Zum ersten Mal erschien in der Literatur das Bild eines russischen Materialisten mit dem Charakter von Bazarow. Ein großer Verdienst von Turgenev als ein Schriftsteller-Realist ist die Tatsache, dass dieser Charakter echt und real schien und damit eine epochale Bedeutung trug. Bazarow war keine Illustration zu einer bestimmten politischen These, sondern eine vollständige Gestalt, die auf einem hohen Niveau dargestellt wurde. Der junge Naturwissenschaftler Bazarow rückte an die Stelle von adeligen Intelligenten wie Rudin und Lavretski und brachte damit die russische Literatur auf eine weitere Stufe. Beim Schaffen von Bazarows Charakter verfolgte Turgenev keine politisch-revolutionären Ziele, er interessierte sich mehr für die erkenntnistheoretische und philosophische Seite der Charakterdarlegung.
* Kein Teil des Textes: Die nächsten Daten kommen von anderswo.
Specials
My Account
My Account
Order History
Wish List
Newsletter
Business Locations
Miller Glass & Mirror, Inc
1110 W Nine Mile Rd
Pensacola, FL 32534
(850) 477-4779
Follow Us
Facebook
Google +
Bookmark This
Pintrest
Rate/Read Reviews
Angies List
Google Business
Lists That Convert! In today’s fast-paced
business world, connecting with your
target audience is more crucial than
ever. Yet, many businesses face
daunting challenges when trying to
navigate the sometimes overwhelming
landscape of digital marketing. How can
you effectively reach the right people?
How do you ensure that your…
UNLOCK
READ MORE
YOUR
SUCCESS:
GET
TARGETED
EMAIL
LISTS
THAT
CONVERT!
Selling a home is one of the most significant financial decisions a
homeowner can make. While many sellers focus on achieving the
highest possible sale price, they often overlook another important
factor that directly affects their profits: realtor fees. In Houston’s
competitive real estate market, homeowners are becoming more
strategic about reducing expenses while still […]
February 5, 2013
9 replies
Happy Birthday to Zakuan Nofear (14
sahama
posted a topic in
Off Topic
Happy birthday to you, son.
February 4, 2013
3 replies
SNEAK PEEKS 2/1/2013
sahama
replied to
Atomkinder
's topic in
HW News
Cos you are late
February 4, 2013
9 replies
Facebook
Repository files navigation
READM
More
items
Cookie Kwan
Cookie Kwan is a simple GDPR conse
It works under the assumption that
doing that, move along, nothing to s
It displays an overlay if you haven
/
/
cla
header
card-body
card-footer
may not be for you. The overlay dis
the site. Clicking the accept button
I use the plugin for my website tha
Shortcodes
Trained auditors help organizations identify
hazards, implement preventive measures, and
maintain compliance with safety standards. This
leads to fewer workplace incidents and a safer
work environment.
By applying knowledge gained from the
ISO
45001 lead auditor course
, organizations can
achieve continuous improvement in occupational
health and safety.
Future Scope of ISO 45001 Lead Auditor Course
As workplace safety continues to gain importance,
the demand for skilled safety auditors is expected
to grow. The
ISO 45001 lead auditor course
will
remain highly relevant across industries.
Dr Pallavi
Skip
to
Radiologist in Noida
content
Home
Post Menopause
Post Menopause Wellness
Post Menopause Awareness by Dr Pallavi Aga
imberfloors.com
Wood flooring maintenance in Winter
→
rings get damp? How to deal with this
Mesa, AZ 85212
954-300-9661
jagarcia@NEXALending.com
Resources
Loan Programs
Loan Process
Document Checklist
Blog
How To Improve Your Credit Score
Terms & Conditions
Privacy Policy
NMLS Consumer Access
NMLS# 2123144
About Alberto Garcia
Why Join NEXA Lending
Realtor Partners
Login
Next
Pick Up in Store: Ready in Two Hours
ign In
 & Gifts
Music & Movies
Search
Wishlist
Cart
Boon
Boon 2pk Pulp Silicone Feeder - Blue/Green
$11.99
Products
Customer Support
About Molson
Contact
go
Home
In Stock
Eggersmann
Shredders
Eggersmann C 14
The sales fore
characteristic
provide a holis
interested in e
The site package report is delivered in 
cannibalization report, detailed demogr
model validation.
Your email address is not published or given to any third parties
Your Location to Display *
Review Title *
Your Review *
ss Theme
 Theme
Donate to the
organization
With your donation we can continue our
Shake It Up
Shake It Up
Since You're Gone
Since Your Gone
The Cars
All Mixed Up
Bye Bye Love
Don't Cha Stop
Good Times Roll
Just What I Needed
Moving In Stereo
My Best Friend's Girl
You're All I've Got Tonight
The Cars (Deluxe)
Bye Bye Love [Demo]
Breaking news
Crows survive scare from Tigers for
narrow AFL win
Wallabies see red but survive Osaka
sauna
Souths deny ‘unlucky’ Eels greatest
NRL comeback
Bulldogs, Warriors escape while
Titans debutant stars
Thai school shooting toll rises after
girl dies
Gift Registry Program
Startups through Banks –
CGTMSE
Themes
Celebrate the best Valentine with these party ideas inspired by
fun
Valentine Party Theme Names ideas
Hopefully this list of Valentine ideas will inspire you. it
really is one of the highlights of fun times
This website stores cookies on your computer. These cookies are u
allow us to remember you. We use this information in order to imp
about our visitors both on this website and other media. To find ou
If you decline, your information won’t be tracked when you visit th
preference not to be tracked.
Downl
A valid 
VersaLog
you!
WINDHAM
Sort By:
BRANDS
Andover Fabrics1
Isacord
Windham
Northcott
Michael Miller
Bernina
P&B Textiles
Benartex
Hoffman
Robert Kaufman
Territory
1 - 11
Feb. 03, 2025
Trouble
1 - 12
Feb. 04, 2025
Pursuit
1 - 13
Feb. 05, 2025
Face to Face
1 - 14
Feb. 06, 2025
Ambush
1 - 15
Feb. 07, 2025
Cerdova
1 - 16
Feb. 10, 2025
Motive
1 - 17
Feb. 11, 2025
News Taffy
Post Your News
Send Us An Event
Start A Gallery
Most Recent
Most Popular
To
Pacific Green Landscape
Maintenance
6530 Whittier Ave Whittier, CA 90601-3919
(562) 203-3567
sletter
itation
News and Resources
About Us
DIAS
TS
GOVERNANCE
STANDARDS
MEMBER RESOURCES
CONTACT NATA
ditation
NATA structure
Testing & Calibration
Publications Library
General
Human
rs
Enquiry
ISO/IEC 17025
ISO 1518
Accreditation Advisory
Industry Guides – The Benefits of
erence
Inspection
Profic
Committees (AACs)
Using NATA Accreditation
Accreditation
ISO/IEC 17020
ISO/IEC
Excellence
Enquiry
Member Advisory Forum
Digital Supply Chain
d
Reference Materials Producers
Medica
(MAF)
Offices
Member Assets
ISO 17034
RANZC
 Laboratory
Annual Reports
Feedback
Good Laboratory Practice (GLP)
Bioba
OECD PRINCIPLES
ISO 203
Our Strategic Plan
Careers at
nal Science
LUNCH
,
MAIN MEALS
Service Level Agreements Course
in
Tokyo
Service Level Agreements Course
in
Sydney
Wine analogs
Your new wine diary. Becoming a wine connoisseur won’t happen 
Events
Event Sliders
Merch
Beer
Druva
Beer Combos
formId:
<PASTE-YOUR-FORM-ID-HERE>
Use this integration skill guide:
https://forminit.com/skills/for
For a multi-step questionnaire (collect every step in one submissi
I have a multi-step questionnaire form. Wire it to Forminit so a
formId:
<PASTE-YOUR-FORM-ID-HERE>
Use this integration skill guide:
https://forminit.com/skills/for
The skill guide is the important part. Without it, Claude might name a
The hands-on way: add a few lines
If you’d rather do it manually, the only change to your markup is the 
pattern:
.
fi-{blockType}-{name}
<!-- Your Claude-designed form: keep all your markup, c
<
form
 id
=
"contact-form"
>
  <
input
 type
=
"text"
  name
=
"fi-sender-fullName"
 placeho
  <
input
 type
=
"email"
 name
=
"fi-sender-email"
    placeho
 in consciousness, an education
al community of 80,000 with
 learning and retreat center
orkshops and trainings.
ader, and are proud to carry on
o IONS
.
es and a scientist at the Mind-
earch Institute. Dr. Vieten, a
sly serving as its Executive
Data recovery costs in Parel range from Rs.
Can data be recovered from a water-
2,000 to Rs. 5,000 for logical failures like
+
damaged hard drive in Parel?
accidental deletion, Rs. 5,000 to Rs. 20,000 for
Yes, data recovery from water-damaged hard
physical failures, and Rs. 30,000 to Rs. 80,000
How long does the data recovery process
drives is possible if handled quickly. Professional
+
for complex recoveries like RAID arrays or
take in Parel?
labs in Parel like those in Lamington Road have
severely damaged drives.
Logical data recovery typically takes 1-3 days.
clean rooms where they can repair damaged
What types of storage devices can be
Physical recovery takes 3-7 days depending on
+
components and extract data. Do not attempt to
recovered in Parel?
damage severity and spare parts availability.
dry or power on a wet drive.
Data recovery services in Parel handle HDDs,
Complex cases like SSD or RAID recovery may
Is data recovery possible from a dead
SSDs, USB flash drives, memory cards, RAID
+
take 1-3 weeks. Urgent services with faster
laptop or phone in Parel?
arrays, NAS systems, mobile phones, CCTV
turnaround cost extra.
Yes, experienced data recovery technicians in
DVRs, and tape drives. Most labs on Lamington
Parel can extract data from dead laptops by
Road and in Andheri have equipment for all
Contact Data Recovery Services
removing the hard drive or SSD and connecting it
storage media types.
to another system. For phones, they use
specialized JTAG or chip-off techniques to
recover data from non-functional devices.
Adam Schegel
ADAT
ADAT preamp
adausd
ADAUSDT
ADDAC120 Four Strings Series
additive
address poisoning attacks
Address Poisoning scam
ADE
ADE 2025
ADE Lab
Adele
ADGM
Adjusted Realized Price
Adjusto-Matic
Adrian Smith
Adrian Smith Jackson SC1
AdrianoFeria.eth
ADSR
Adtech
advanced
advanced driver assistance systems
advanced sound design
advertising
Auf den Seiten der Zeitschriften „Русская литература“, „Литература и жизнь“, „Нева“ und „Новый мир“ fanden mehrseitige Debatten über Turgenevs eigene Ideenstellung in dieser Zeit und über die Darstellung des neuen Charakters - Bazarow - statt. Die Handlung im Roman geschah im Jahr 1859, was der damaligen Gegenwart entsprach. Nach Turgenevs eigenen Worten war Bazarow ein „Held unserer Zeit“ gewesen. In Folge von sämtlichen Diskussen um den Roman entstand die Meinung, dass Turgenev selbst mit seinen mäßigen liberalen Ideen, die sich historisch herausgebildet haben, einen gewissen Ideenunterschied zu Bazarows Theorien besaß. Der Autor stand auf der Seite der folgsamen reformatorischen Gesellschaftserneuerungen und war ein Gegner von allen revolutionären Ausbrüchen. Turgenev sah in den revolutionären Materialisten eine große Kraft der neuen Generation, glaubte aber nicht an die Perspektivität ihrer Ideen und fand ihren zukünftigen Weg aussichtslos. Bis zum Lebensende befand sich Turgenev in einer Auseinandersetzung mit den Materialisten. Die Theorien von Černyševski bezeichnete er als „schädlich, verlogen und widerlich“. Mehrere Forscher von Turgenevs Roman waren der Meinung, dass dies der Grund war, Bazarow als tragische Gestalt darzustellen. Selbst Turgenev schreibt in einem Brief vom 14. April 1862 an A. A. Slučevski: „Мнемечталасьфигурасумрачная, дикая, большая, дополовинывыросшаяизпочвы, сильная, злобная, честная – ивсё-такиобречённаянагибель“[6]. Damit entzog Turgenev Bazarow den gesamten gesellschaftlichen Optimismus, das Streben in die Zukunft, den Glauben an die schönen Ideale und ersetzte es mit dem kalten Opportunismus und einer tiefen Skepsis. In Turgenevs Augen trat Bazarow als Träger der neuen Mentalität seiner nichtadeligen Generation gegenüber den alten Prinzipien der „Väter“ auf. Seine Lebenseinstellung hat ihn im Laufe der Zeit wenig vorangebracht, sie stellte sich als einseitig und unvollständig gegenüber der ewigen Gesetze der Natur und der Rätsel der Liebe und des Todes heraus.